In less than a month, I shall be turning the age of 42. I consider it a rather significant year, not only because I’d never thought that I’d live to see this age (I’m almost twelve years late from the age I thought I’d actually expire, in case you were morbidly curious), because, according to one of my favorite sci-fi books, 42 is the answer to life, the universe, and everything. And so, for the next 365 days following December 4th, as we all await the arrival of the Vogons to demolish our planet to make way for the intergalactic highway, I shall be the living embodiment of the answer to all things.
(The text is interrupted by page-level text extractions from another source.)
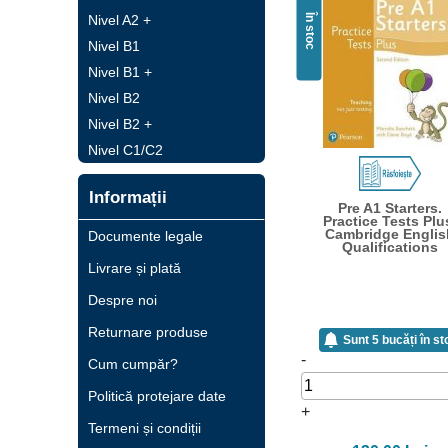
În stoc
Nivel A2 +
Nivel B1
Nivel B1 +
Nivel B2
Nivel B2 +
Nivel C1/C2
Informații
Pre A1 Starters.
Practice Tests Plu
Cambridge Englis
Documente legale
Qualifications
Livrare și plată
Despre noi
Returnare produse
Sunt 5 bucăți în st
-
Cum cumpăr?
Politică protejare date
+
Termeni și condiții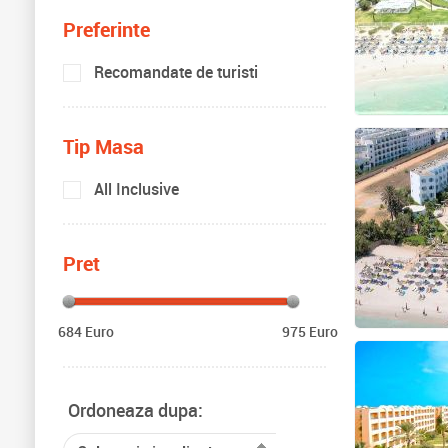
Preferinte
Recomandate de turisti
Tip Masa
All Inclusive
Pret
684 Euro
975 Euro
Ordoneaza dupa: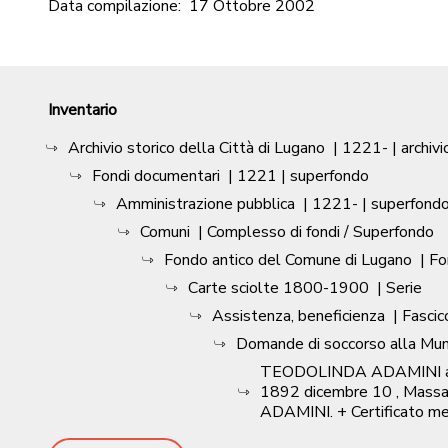
Data compilazione:
17 Ottobre 2002
Inventario
Archivio storico della Città di Lugano
|
1221-
| archivi
Fondi documentari
|
1221
| superfondo
Amministrazione pubblica
|
1221-
| superfond
Comuni
| Complesso di fondi / Superfondo
Fondo antico del Comune di Lugano
| F
Carte sciolte 1800-1900
| Serie
Assistenza, beneficienza
| Fascic
Domande di soccorso alla Munic
TEODOLINDA ADAMINI alla Mu
1892 dicembre 10 , Massa
ADAMINI. + Certificato me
Anyway, as we come close to the day where I mark off another year of being stood up by Death, I’ve found myself pondering more and more that I really don’t want any gifts given for either my day of birth, or in observance of this mass congestion of consumerist joygasms that you humans refer to as “Christ-Mass” (probably in a misguided attempt at “irony” or whatever). Reasons, mostly stemming from the events of the past couple of years. Instead, since everyone seems to have some kind of pet cause to uphold, I’m going to go ahead and come out with the one I’ve chosen to go with, and ask that you consider giving a donation in lieu of the regular sacrifice of cake and shiny baubles to the \,,/METAL DEMIGOD\,,/.
Consider giving, sponsoring or merely giving free publicity to a suicide prevention service, be it a Christian outreach or not. My own struggles with depression and suicidal tendencies are flayed out for all to see, but not everyone have the courage to get help and talk about this. Which one to give to is up to you; personally, I have chosen To Write Love On Her Arms for which to sponsor.
There, that’s all the soapbox haranguing that I’m going to do for now. Back to your regularly scheduled inane bantering of your beloved Uncle NecRo.